Cela étant, Mme Merkel n’a pas donné la marche à suivre pour arriver à cette « armée européenne », si ce n’est qu’elle a mis l’accent sur le capacitaire (et non pas sur l’opérationnel) en proposant le développement commun d’armements (ce qui fait déjà l’objet du Fonds européens de Défense et de la coopération structurée permanente) et la mise en place d’une « politique commune d’exportation des armes »… Ce qui est loin d’être gagné quand l’on pense aux divergences entre Paris et Berlin sur ce point. Donc, le capacitaire avant l’opérationnel…
Quoi qu’il en soit, l’idée de créer une « armée européenne commune » revient maintenant régulièrement dans le débat, en faisant fi des réalités qui en font d’autant plus une chimère que les États de l’Union peinent de plus en plus à s’entendre entre eux. Le cas actuel de l’Italie en est un exemple.
Passé du ministère de la Défense à celui des Affaires étrangères en 2017, Jean-Yves Le Drian avait expliqué en quoi une « armée européenne » était impossible en l’état actuel des choses, lors de l’inauguration de la chaire « Grands enjeux stratégiques », à La Sorbonne, en janvier 2016.
« L’Europe a moins besoin d’une ‘armée fédérale’ imaginaire, développée par certains comme une fuite en avant, que de solidarité concrète entre ses membres, y compris sur le plan militaire » et « c’est aux États qu’il appartient en premier d’entretenir une défense forte, et c’est aux plus importants d’entre eux de montrer la voie en Europe », avait en effet affirmé M. Le Drian, en précisant qu’il s’agissait là d’une « conviction inébranlable ».

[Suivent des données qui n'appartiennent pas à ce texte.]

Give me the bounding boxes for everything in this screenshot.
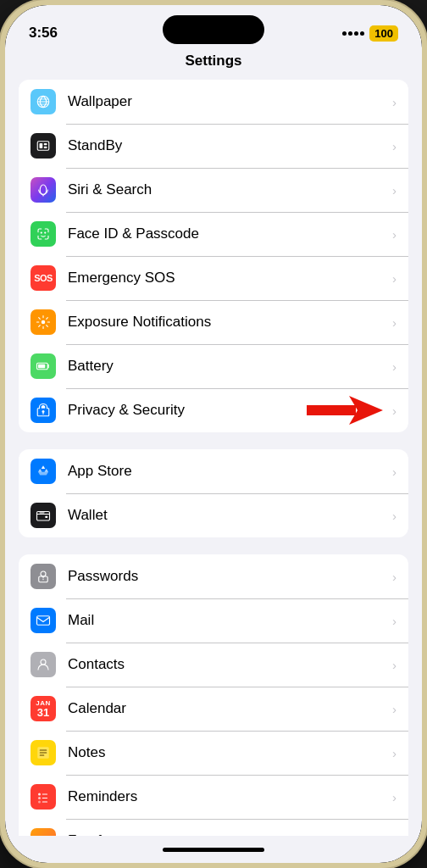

Et tant qu’aucune réponse ne sera apportée pour savoir quelles seront les responsabilités politiques, la chaîne de commandement et les règles d’engagement, parler d’une « armée européenne » revient à avoir la même utilisé qu’un ventilateur : en clair, on ne fait que brasser du vent.
Responsable de la Revue stratégique qui a servi à l’élaboration de la Loi de programmation militaire 2019-25, le député européen (LR) Arnaud Danjean estime que le « premier problème est d’ordre politique ou philosophique » car une « armée se bat pour défendre des valeurs, une institution » et, pour cela, « on n’a pas trouvé mieux que la nation jusqu’ici. » Se pose aussi la question du modèle de cette « armée européenne ». Sera-t-il français ou allemand? Ou sera-t-il le fruit d’un compromis qui la rendra inefficace?
Ancien chef d’état-major des Armées [CEMA], le général Pierre de Villiers, qui fait actuellement le tour des médias pour son nouveau livre « Qu’est-ce qu’un chef ?« , a résumé les difficultés de cette « armée européenne ».
Si cette dernière « consiste à juxtaposer des forces, à les fusionner et à en faire des unités de combat aux ordres d’un état-major hypothétique à Bruxelles, je vous dis : Impossible! Et le rêve se transformera en cauchemar. Il ne faut pas tuer la belle idée européenne (…), mais il faut que cette Europe forte se construise sur les souverainetés des nations dans une souveraineté française, interétatique, à géométrie variable », a expliqué le général de Villiers à l’antenne de BFMTV.